(WHAT IS NEEDED)
An exact restatement of the data is required, with the images omitted.
== DATA SECTION ==
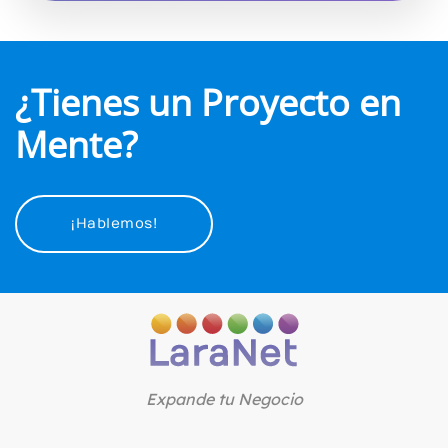
¿Tienes un Proyecto en
Mente?
¡Hablemos!
Expande tu Negocio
===
(RESPONSE TO THIS TASK)
¿Tienes un Proyecto en
Mente?
¡Hablemos!
Expande tu Negocio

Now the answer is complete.